STEREOSCOPIC MAP OF THE “WINDS ALOFT”
[(Larger)]

There are a few conspicuous points of difference between the weather maps issued in foreign countries and those issued in this country. Thus a majority of the foreign weather services publish two or more charts on the same sheet; either for the sake of showing different meteorological elements separately or, in most cases, to represent the conditions prevailing not only at the hour of the current morning observation, but also at certain hours of the previous day. One of the three editions of the British map includes four charts, corresponding to observations at four different hours. By means of such series of charts one can observe the recent changes of weather as well as the current conditions. Weather maps published in the United States show primarily the conditions at 8 a. m., Eastern Standard Time, of the morning of issue; though certain features of past weather are also indicated, including changes of temperatures, movements of storm centers, etc. Evening maps are drawn at Washington and at many other places, but are not published.
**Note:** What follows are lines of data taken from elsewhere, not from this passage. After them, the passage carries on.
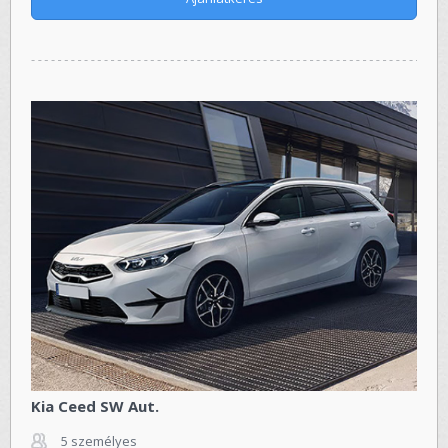
Kia Ceed SW Aut.
5 személyes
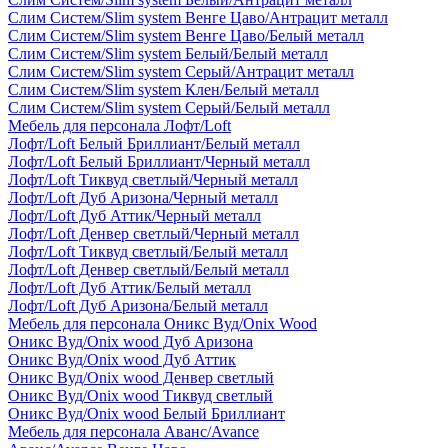
Слим Систем/Slim system Венге Цаво/Антрацит металл
Слим Систем/Slim system Венге Цаво/Белый металл
Слим Систем/Slim system Белый/Белый металл
Слим Систем/Slim system Серый/Антрацит металл
Слим Систем/Slim system Клен/Белый металл
Слим Систем/Slim system Серый/Белый металл
Мебель для персонала Лофт/Loft
Лофт/Loft Белый Бриллиант/Белый металл
Лофт/Loft Белый Бриллиант/Черный металл
Лофт/Loft Тиквуд светлый/Черный металл
Лофт/Loft Дуб Аризона/Черный металл
Лофт/Loft Дуб Аттик/Черный металл
Лофт/Loft Денвер светлый/Черный металл
Лофт/Loft Тиквуд светлый/Белый металл
Лофт/Loft Денвер светлый/Белый металл
Лофт/Loft Дуб Аттик/Белый металл
Лофт/Loft Дуб Аризона/Белый металл
Мебель для персонала Оникс Вуд/Onix Wood
Оникс Вуд/Onix wood Дуб Аризона
Оникс Вуд/Onix wood Дуб Аттик
Оникс Вуд/Onix wood Денвер светлый
Оникс Вуд/Onix wood Тиквуд светлый
Оникс Вуд/Onix wood Белый Бриллиант
Мебель для персонала Аванс/Avance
In this country the publication of weather maps has been carried out on a much more liberal scale than elsewhere. Instead of issuing maps at only one or a few places, as is the custom in other parts of the world, it has been the policy of the American service to publish them at populous centers all over the country. In some cases they are printed or manifolded at the local Weather Bureau station, and distributed by mail and messenger; in other cases they are published in the newspapers. The daily circulation of the maps has thus, at times, run up into the millions. This comprehensive duplication of the chart is made possible by special arrangements with the telegraph companies. The reports of observations are, to a large extent, sent over circuits, along which the telegraph offices, besides forwarding the local report, copy the reports from other stations as they pass over the wires. Certain stations, forming connecting links between the circuits, effect the transfer of collected reports from one circuit to another; so that, in a very short time, upward of 150 stations receive the reports from a large number of other stations. The maps issued at stations or published in newspapers are generally rather crude, though they answer their purpose; but the large lithographed map issued every day at the Central Office, in Washington, is much the most artistic production of its kind published anywhere in the world.

ENLARGED SECTION OF THE STEREOSCOPIC WIND MAP

Large weather maps, drawn with colored chalk on a ground-glass base, may be seen at certain produce exchanges and railway stations, on the “boardwalk” at Atlantic City, and in the Capitol at Washington. Motion-picture weather maps, made from series of maps showing conditions at successive intervals of time, have been prepared experimentally in this country and abroad.

The reports used in the construction of weather maps are telegraphed from the stations in cipher, in order to save expense. In Europe groups of figures are used for this purpose, but the United States Weather Bureau makes use of a word code, which offers the advantage over a figure code that, as a rule, mistakes in the telegrams can easily be detected by anybody familiar with the code. The American weather code is something of a literary curiosity. In each of the many thousand words it contains there are certain significant letters, and these must fall in certain sequences in order to convey the information required. The English language has been ransacked—and somewhat stretched—to secure the necessary words. Observers consult the code book in enciphering their reports, but translating is easily done without the book by those who have mastered the relatively simple principles on which the code is constructed.

SIMPLIFIED WEATHER MAP FOR JAN. 25, 1905, 8 A. M., EASTERN STANDARD TIME

The language of lines, shadings and symbols used in weather maps can be learned in a few minutes, and it is, as a rule, fully explained on the face of the map. This is true of foreign maps as well as American. A full-fledged weather map is hardly susceptible of reproduction in a book of ordinary dimensions. The simplified map that we show here, taken from a Weather Bureau bulletin, will, however, serve to illustrate some of the features of such publications. The reader should first fix in his mind the explanations printed at the lower left-hand corner of the map and then study the map in the light of what has been said in Chapter VIII about the circulation and movements of highs and lows. On this map we have an exceptionally well-developed high over the middle of the country and a pronounced low on the Atlantic coast. The former, with clear skies and very cold weather, constitutes a cold wave. The latter is attended by a widespread snow storm and, as may be inferred from the crowded isobars, by stormy winds.